◆ **Work instruction**: Scan the entries for the word "September". Every line that has it should be copied.

◆ **Data section**:
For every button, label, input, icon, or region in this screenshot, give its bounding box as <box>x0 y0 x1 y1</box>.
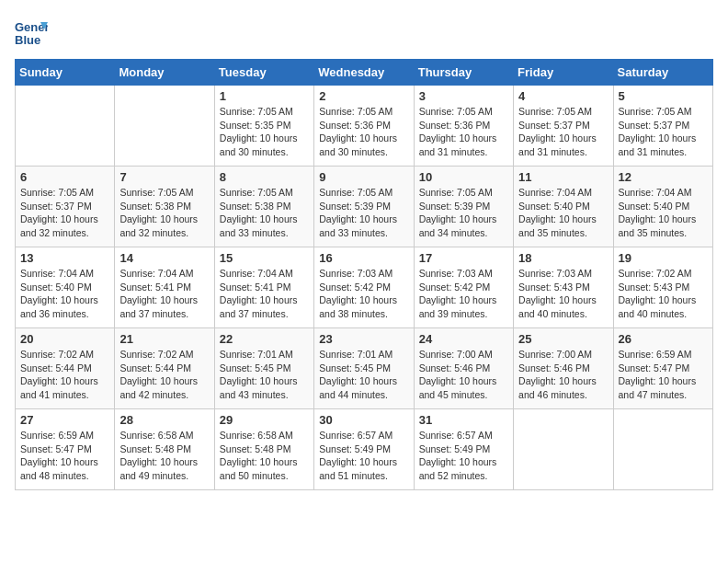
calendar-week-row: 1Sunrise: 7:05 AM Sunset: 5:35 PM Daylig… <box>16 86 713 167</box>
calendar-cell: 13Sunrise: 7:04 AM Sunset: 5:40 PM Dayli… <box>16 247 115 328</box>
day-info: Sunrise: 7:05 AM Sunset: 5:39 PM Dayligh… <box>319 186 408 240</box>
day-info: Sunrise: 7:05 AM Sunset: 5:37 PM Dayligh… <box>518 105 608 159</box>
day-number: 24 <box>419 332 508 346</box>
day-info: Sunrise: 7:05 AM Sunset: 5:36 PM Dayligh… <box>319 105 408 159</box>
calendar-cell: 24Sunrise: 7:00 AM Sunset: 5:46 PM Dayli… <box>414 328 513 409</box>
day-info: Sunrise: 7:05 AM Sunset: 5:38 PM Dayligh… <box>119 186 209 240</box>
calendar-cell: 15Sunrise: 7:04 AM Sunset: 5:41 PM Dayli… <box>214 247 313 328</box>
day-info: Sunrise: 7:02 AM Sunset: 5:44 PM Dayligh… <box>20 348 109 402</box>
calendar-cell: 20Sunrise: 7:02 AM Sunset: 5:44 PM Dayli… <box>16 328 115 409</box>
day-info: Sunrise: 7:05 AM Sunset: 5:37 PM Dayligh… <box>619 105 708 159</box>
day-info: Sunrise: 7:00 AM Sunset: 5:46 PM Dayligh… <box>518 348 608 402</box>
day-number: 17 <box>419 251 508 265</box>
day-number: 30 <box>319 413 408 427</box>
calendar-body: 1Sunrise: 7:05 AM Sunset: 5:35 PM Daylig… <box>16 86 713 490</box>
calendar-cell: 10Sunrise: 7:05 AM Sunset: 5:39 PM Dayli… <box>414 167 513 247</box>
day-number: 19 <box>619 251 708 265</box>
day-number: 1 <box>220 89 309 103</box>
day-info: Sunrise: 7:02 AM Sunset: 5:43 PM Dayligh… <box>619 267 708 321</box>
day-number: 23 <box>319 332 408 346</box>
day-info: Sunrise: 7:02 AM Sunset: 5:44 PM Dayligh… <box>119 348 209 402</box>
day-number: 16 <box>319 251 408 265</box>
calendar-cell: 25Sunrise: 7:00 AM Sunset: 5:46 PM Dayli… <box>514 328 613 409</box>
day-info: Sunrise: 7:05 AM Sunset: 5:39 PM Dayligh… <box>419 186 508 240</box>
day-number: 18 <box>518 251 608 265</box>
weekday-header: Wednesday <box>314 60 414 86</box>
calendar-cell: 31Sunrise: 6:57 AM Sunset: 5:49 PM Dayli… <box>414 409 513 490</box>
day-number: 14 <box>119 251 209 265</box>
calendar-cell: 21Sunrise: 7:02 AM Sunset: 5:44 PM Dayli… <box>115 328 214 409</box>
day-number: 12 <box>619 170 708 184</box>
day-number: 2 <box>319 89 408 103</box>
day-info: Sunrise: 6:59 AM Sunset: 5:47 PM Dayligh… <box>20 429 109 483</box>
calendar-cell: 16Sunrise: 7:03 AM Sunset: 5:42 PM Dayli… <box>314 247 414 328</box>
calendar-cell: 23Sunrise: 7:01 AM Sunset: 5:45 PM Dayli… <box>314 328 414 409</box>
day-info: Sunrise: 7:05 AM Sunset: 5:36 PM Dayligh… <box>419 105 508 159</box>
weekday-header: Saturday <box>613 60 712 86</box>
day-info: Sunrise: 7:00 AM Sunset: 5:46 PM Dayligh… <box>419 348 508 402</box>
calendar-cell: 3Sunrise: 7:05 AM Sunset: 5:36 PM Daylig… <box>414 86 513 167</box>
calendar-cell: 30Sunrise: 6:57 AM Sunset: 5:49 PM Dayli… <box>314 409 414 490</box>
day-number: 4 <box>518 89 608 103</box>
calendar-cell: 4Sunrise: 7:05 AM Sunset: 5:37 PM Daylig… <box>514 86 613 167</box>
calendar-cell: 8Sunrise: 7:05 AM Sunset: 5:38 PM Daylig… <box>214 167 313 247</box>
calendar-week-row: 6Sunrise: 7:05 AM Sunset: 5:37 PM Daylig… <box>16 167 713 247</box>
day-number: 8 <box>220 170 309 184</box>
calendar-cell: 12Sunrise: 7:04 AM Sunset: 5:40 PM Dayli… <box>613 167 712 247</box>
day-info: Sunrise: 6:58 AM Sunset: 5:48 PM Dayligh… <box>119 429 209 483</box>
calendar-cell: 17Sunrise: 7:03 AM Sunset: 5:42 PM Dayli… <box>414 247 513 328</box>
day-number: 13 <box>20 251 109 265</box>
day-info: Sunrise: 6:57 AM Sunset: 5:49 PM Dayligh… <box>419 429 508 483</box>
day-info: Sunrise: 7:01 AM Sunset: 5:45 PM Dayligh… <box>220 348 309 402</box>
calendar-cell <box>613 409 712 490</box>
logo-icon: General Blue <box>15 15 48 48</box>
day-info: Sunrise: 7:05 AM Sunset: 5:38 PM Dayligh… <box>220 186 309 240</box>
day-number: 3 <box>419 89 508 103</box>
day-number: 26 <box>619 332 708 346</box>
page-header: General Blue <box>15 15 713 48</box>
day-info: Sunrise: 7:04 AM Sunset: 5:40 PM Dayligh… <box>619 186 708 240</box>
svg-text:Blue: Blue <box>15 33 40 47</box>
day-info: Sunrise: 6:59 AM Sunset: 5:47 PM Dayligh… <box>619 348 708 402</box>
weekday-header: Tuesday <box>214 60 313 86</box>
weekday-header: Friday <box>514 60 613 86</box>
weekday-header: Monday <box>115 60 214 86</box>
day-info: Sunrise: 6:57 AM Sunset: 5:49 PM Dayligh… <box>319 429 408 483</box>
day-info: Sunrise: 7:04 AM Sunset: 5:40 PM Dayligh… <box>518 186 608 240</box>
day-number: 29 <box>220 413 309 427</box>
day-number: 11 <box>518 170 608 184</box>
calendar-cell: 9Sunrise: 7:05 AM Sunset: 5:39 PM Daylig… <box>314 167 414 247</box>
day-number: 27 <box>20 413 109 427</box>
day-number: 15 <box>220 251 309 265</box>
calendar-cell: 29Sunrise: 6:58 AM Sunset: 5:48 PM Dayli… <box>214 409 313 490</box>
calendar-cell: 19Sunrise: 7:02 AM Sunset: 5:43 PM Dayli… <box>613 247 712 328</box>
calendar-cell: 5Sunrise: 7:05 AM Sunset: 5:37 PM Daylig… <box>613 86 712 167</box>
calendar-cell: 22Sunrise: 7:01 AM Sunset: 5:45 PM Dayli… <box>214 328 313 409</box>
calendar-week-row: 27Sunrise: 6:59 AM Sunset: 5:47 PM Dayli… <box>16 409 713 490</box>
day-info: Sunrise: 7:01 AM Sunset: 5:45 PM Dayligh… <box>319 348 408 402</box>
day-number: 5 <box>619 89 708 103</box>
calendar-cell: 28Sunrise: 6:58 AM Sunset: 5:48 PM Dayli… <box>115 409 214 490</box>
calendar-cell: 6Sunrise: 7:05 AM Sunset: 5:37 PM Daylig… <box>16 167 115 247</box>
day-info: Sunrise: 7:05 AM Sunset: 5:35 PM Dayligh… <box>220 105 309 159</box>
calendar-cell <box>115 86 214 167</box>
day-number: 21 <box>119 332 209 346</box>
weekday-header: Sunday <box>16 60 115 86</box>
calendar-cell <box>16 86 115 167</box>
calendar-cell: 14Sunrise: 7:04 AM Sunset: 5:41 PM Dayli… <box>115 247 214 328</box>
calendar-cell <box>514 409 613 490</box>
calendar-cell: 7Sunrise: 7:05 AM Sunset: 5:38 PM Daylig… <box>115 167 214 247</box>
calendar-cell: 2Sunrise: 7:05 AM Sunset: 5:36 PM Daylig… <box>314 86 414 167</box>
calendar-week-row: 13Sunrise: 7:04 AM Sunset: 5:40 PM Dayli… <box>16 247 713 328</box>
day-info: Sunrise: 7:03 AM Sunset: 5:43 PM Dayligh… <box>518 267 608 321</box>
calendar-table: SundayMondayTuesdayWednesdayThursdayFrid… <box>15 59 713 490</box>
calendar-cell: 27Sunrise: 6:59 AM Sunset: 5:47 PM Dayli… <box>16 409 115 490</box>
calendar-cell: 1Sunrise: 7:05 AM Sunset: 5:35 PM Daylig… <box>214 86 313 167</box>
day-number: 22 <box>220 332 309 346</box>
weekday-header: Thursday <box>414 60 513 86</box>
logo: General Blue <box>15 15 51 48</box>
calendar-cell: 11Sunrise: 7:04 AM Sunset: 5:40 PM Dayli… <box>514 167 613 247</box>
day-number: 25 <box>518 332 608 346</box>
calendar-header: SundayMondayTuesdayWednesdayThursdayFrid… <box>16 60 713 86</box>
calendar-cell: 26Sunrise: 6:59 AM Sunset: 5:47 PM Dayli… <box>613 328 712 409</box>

--

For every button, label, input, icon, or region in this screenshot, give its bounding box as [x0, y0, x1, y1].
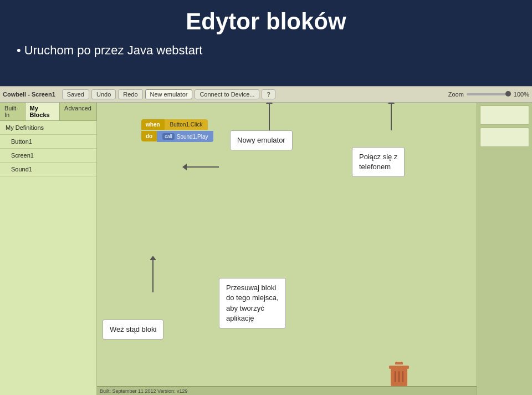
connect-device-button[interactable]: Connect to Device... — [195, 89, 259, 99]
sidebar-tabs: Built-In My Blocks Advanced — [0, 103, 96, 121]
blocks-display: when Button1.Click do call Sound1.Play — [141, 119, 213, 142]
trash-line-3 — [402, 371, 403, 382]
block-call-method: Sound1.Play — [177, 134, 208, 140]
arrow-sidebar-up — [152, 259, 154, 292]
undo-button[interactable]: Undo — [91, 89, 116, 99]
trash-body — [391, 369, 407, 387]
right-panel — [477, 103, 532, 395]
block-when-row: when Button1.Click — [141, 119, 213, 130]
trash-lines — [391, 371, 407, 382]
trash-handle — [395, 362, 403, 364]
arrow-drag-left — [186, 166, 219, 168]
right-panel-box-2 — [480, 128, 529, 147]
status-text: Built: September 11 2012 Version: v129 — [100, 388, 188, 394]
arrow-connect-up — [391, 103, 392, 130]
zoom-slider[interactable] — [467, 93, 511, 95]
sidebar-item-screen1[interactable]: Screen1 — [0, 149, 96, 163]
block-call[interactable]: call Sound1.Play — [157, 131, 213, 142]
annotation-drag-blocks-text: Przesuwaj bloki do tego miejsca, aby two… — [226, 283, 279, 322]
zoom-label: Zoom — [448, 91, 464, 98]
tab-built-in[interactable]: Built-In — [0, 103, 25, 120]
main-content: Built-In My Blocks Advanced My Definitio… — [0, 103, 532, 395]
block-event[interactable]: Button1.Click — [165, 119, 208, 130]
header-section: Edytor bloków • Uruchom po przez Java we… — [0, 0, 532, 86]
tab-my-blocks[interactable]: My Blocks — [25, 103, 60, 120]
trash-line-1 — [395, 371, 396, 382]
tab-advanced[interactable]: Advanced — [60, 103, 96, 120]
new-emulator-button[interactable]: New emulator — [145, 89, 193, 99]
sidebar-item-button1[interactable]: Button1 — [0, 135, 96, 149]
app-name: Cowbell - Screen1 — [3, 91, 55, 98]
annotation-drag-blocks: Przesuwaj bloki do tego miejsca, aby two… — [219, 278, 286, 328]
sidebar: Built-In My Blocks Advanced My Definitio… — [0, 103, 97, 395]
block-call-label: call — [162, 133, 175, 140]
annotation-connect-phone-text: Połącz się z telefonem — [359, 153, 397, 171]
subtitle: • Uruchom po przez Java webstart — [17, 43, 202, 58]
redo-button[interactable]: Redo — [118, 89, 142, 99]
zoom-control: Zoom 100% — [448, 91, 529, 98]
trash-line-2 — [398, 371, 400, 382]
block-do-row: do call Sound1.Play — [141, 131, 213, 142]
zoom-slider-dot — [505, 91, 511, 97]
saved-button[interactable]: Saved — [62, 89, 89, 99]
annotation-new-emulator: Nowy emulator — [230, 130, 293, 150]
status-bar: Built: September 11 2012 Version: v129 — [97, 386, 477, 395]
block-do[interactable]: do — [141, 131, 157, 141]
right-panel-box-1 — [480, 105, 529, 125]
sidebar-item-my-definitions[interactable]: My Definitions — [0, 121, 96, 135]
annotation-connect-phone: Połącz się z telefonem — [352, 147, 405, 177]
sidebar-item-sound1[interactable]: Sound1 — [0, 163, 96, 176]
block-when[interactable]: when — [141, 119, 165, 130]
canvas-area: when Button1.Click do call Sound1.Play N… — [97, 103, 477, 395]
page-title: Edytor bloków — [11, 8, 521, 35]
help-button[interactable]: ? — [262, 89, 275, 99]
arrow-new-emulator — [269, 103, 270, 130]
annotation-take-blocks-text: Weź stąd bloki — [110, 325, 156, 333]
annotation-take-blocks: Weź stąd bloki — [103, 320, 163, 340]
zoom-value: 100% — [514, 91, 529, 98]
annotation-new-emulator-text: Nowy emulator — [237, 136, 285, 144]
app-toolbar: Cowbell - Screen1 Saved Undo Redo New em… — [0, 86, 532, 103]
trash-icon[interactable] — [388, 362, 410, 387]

==

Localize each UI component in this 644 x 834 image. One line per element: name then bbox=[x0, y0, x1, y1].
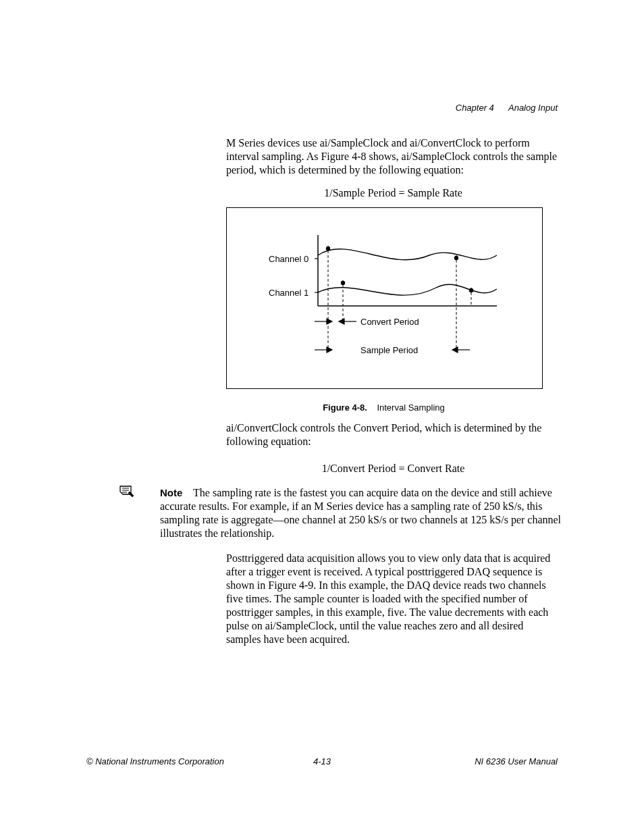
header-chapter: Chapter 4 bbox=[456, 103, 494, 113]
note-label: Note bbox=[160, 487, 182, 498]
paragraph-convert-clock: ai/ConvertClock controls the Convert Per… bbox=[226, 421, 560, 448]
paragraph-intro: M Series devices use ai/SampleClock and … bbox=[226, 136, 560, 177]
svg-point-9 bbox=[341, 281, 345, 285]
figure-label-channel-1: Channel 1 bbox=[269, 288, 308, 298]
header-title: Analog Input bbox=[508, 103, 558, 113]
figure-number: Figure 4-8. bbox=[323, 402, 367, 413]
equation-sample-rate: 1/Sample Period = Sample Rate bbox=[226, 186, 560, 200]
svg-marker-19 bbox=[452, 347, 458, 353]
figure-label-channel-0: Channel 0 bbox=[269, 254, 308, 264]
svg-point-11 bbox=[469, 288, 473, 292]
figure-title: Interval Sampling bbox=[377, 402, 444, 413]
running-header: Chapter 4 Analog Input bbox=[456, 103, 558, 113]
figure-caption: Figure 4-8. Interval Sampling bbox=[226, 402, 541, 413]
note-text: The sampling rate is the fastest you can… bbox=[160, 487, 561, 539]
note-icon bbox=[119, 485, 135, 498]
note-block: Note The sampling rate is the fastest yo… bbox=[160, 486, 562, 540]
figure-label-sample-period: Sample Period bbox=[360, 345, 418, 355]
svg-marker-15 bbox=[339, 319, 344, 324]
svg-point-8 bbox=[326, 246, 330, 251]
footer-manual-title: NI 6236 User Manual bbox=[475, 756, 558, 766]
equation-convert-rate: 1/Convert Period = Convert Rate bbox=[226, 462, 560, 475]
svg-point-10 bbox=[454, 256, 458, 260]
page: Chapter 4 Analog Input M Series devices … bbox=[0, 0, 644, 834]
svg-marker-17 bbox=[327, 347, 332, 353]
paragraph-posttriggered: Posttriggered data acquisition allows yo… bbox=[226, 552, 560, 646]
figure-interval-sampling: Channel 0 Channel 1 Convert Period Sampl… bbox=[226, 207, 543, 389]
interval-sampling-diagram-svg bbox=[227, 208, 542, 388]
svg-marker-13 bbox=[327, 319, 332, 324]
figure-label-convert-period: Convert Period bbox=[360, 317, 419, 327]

◆ **Response**:
status-text: Built: September 11 2012 Version: v129 — [100, 388, 188, 394]
status-bar: Built: September 11 2012 Version: v129 — [97, 386, 477, 395]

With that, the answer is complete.